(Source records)
§ §
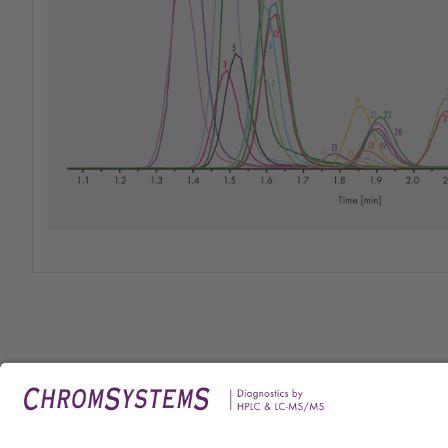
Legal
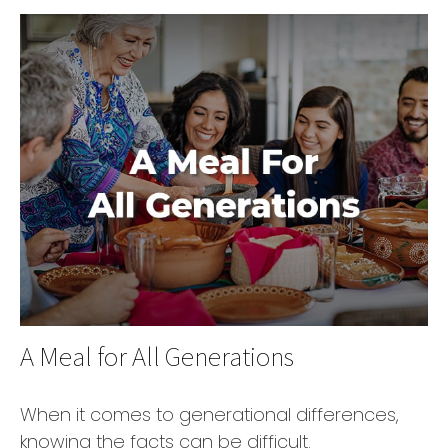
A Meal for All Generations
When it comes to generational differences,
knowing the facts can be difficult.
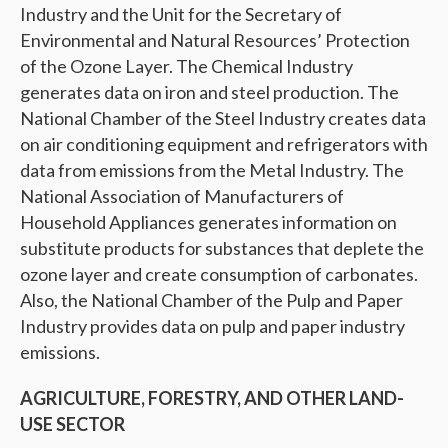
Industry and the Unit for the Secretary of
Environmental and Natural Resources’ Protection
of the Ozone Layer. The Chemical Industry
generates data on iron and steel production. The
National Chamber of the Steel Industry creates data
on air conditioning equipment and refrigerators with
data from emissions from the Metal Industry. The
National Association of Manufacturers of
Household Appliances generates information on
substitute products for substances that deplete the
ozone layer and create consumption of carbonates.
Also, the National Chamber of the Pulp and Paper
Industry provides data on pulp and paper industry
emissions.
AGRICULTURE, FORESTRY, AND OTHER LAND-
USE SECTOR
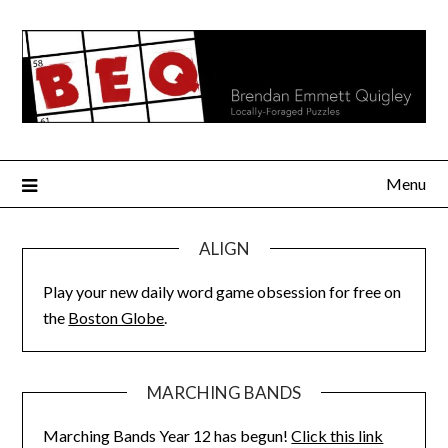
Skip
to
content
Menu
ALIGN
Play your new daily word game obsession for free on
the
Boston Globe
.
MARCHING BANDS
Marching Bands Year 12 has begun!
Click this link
§ §
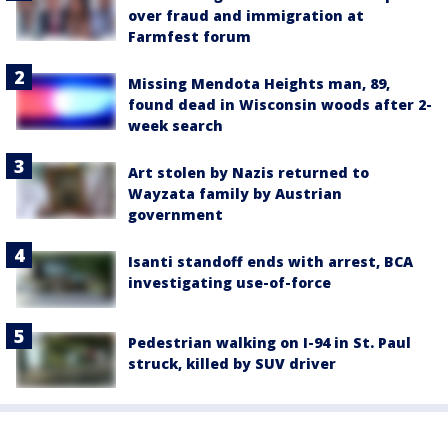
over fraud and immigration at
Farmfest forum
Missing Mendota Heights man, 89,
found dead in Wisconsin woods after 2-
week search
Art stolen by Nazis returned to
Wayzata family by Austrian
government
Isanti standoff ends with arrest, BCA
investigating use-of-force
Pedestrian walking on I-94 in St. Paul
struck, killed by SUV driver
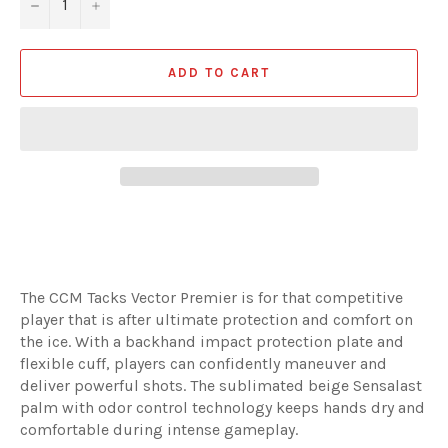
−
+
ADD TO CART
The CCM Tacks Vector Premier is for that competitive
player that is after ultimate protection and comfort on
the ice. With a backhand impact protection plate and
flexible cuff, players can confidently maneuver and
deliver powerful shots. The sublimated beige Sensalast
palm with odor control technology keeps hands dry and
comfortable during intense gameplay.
§ §
What you should do – Find all lines in the records that hold the word "Industry". Copy them.

Your solution –
Industry and the Unit for the Secretary of
of the Ozone Layer. The Chemical Industry
National Chamber of the Steel Industry creates data
data from emissions from the Metal Industry. The
Industry provides data on pulp and paper industry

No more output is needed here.